Passaro rimonta e sogna il main draw
Francesco Passaro tiene viva la bandiera italiana nelle qualificazioni degli US Open. Il 23enne umbro ha conquistato il turno decisivo dopo una sfida dalle mille emozioni contro il messicano Rodrigo Pacheco Mendez, chiusa in rimonta con il punteggio di 4-6, 7-6(2), 6-4 in due ore e mezza. Dopo aver mancato un set point sul 5-3 nel secondo parziale e subito il controbreak sul 5-4, l’azzurro ha avuto la forza di reagire, dominando il tie-break e trovando il break decisivo nel nono gioco del terzo set. Ora lo attende il portoghese Henrique Rocha, ultimo ostacolo prima del tabellone principale dello Slam newyorkese.
Stefanini domina e trova Inoue
In campo femminile, Lucrezia Stefanini ha confermato il suo ottimo stato di forma regolando con autorità la canadese Carol Zhao per 6-1, 6-4. La 27enne toscana non ha mai lasciato spazio alla rivale, imponendo ritmo e precisione. Nel match che vale un posto tra le grandi di Flushing Meadows se la vedrà con la statunitense Hina Inoue, sfida che sulla carta appare alla sua portata.

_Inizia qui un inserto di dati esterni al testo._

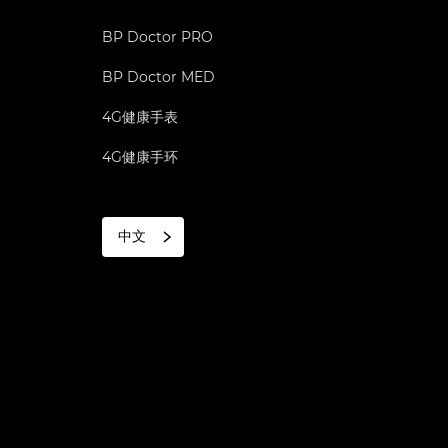
BP Doctor PRO
BP Doctor MED
4G健康手表
4G健康手环
中文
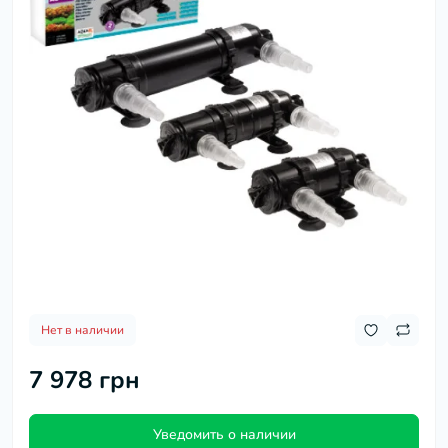
Нет в наличии
7 978 грн
Уведомить о наличии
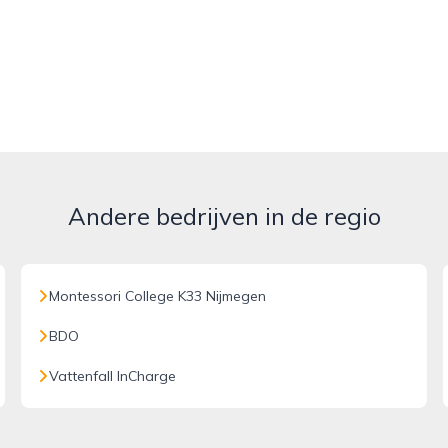
Andere bedrijven in de regio
Montessori College K33 Nijmegen
BDO
Vattenfall InCharge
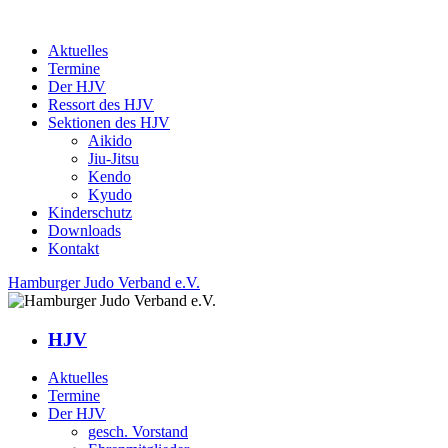
Aktuelles
Termine
Der HJV
Ressort des HJV
Sektionen des HJV
Aikido
Jiu-Jitsu
Kendo
Kyudo
Kinderschutz
Downloads
Kontakt
Hamburger Judo Verband e.V.
HJV
Aktuelles
Termine
Der HJV
gesch. Vorstand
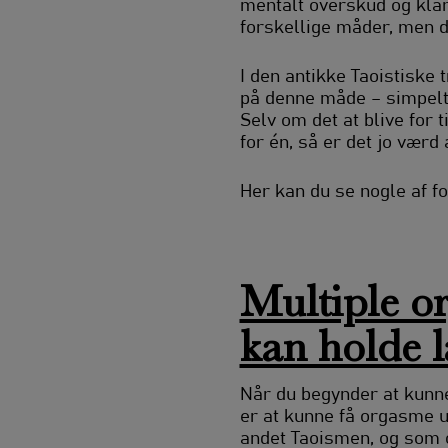
mentalt overskud og klar
forskellige måder, men d
I den antikke Taoistiske 
på denne måde – simpelth
Selv om det at blive for
for én, så er det jo værd
Her kan du se nogle af f
Multiple o
kan holde l
Når du begynder at kunne
er at kunne få orgasme ud
andet Taoismen, og som o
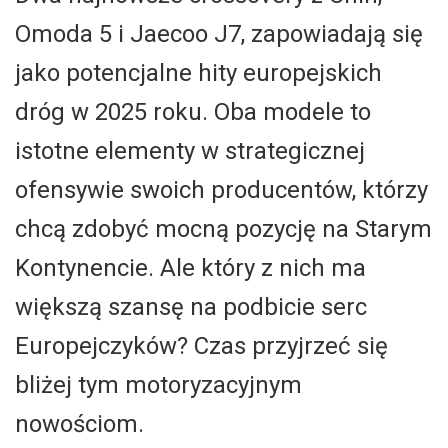
Omoda 5 i Jaecoo J7, zapowiadają się
jako potencjalne hity europejskich
dróg w 2025 roku. Oba modele to
istotne elementy w strategicznej
ofensywie swoich producentów, którzy
chcą zdobyć mocną pozycję na Starym
Kontynencie. Ale który z nich ma
większą szansę na podbicie serc
Europejczyków? Czas przyjrzeć się
bliżej tym motoryzacyjnym
nowościom.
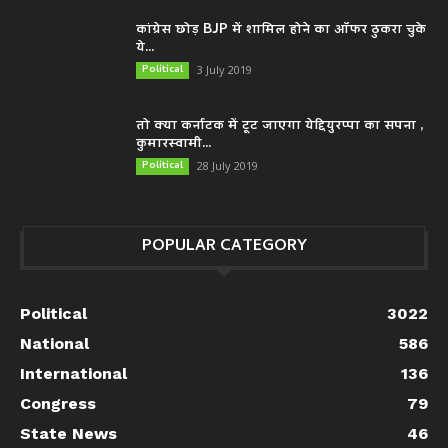
कांग्रेस छोड़ BJP में शामिल होने का ऑफर ठुकरा चुके
ये...
Political
3 July 2019
तो क्या कर्नाटक में टूट जाएगा येद्दियुरप्पा का सपना ,
कुमारस्वामी...
Political
28 July 2019
POPULAR CATEGORY
Political
3022
National
586
International
136
Congress
79
State News
46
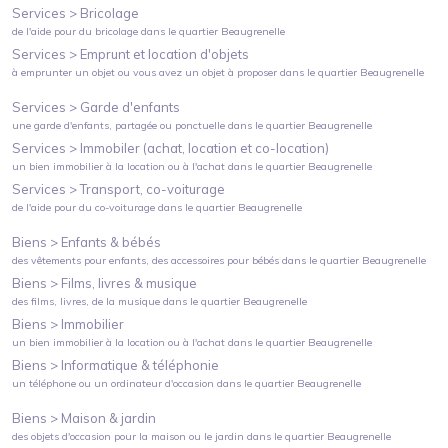
Services >
Bricolage
de l'aide pour du bricolage
dans le quartier
Beaugrenelle
Services >
Emprunt et location d'objets
à emprunter un objet ou vous avez un objet à proposer
dans le quartier
Beaugrenelle
Services >
Garde d'enfants
une garde d'enfants, partagée ou ponctuelle
dans le quartier
Beaugrenelle
Services >
Immobiler (achat, location et co-location)
un bien immobilier à la location ou à l'achat
dans le quartier
Beaugrenelle
Services >
Transport, co-voiturage
de l'aide pour du co-voiturage
dans le quartier
Beaugrenelle
Biens >
Enfants & bébés
des vêtements pour enfants, des accessoires pour bébés
dans le quartier
Beaugrenelle
Biens >
Films, livres & musique
des films, livres, de la musique
dans le quartier
Beaugrenelle
Biens >
Immobilier
un bien immobilier à la location ou à l'achat
dans le quartier
Beaugrenelle
Biens >
Informatique & téléphonie
un téléphone ou un ordinateur d'occasion
dans le quartier
Beaugrenelle
Biens >
Maison & jardin
des objets d'occasion pour la maison ou le jardin
dans le quartier
Beaugrenelle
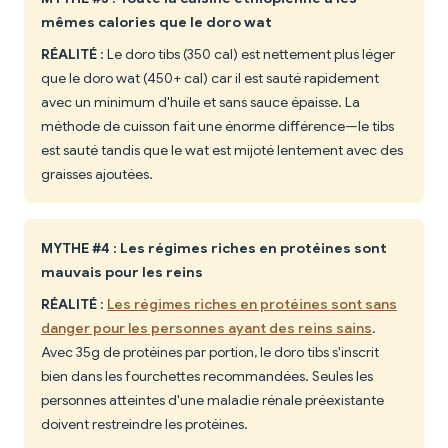
mêmes calories que le doro wat
RÉALITÉ
: Le doro tibs (350 cal) est nettement plus léger
que le doro wat (450+ cal) car il est sauté rapidement
avec un minimum d'huile et sans sauce épaisse. La
méthode de cuisson fait une énorme différence—le tibs
est sauté tandis que le wat est mijoté lentement avec des
graisses ajoutées.
MYTHE #4 : Les régimes riches en protéines sont
mauvais pour les reins
RÉALITÉ
:
Les régimes riches en protéines sont sans
danger pour les personnes ayant des reins sains
.
Avec 35g de protéines par portion, le doro tibs s'inscrit
bien dans les fourchettes recommandées. Seules les
personnes atteintes d'une maladie rénale préexistante
doivent restreindre les protéines.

Giornata amara per gli altri azzurri
Non è andata bene agli altri italiani impegnati nelle qualificazioni. Matteo Gigante ha ceduto al termine di un match combattuto a Coleman Wong: 4-6, 6-3, 7-5, con l’hongkonghese bravo a piazzare il break decisivo sul 5-5 del terzo set. Federico Cinà, dopo aver rimontato un set di svantaggio contro l’argentino Federico Agustin Gomez, ha ceduto 7-5 nel parziale decisivo, pagando la maggiore esperienza del rivale. Infine, Giulio Zeppieri ha visto sfumare le sue chance contro il portoghese Jaime Faria, capace di imporsi 7-6(5), 7-5 nonostante un passaggio a vuoto per problemi fisici nel secondo set.
Italia tra speranze e rimpianti
La seconda giornata di qualificazioni a Flushing Meadows lascia dunque un bilancio in chiaroscuro per il tennis italiano: da un lato le speranze concrete di Passaro e Stefanini, dall’altro le eliminazioni di Gigante, Cinà e Zeppieri che lasciano un retrogusto amaro. Ora l’attenzione è tutta rivolta ai due azzurri rimasti in corsa, a un passo dal sogno US Open.